# DAPT (Domain-Adaptive Pretraining) for Llama 3.1 on Earnings Call Transcripts

This notebook performs continued pretraining (causal LM objective) of Llama 3.1 using your local `stock_earning_call_transcripts.parquet`.

What you'll get:
- Environment-adaptive setup (CUDA, MPS, CPU) with automatic LoRA/QLoRA selection
- Robust dataset loading from Parquet and text-column auto-detection
- Efficient token packing into fixed-length sequences
- PEFT LoRA (and QLoRA on CUDA) training pipeline with Transformers Trainer
- Save adapters and quick inference sanity check

Notes:
- Accept the Llama 3.1 license on Hugging Face and authenticate before training.
- On macOS (MPS), QLoRA is disabled (no bitsandbytes). We use standard LoRA with float16/float32.
- For best performance, use a CUDA GPU and enable QLoRA.



In [1]:
# Install required libraries (run this once).
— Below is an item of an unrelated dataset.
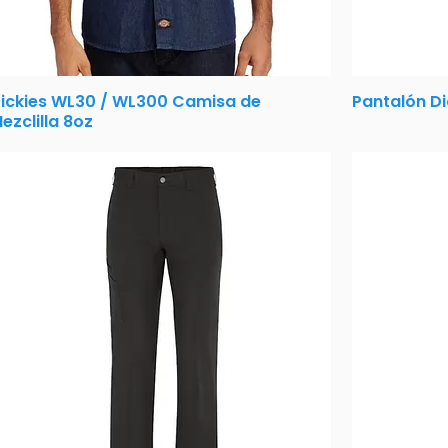
ickies WL30 / WL300 Camisa de
Pantalón Di
ezclilla 8oz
You can re-run safely.
%pip -q install -U transformers datasets accelerate peft sentencepiece protobuf

# For CUDA QLoRA only (Linux/NVIDIA). Skip on macOS/CPU.
# %pip -q install bitsandbytes


^C
Note: you may need to restart the kernel to use updated packages.


In [8]:
%pip install -q huggingface_hub>=0.23.0

Note: you may need to restart the kernel to use updated packages.


In [None]:
from huggingface_hub import InferenceClient

client = InferenceClient("meta-llama/Llama-3.1-8B", token="hf_token")
resp = client.text_generation(
    "Write a haiku about GPUs",
    max_new_tokens=128,
    temperature=0.7,
)
print(resp)


The haiku is a 3-line poem that originated in Japan. It has 17 syllables in total, and it follows a 5-7-5 syllable pattern.
A GPU (Graphics Processing Unit) is a specialized electronic circuit designed to rapidly manipulate and alter memory to accelerate the creation of images in a frame buffer intended for output to a display. It is a component of a video card, used to control the rendering of images and video in a computer.
The GPU is a type of microprocessor, designed to handle a specific type of data. It is used in conjunction with a CPU, which is a general-purpose


In [1]:
import torch
print("CUDA available:", torch.cuda.is_available())
print("CUDA version:", torch.version.cuda)
print("PyTorch version:", torch.__version__)
print("SDPA backend:", torch.backends.cuda.sdp_kernel())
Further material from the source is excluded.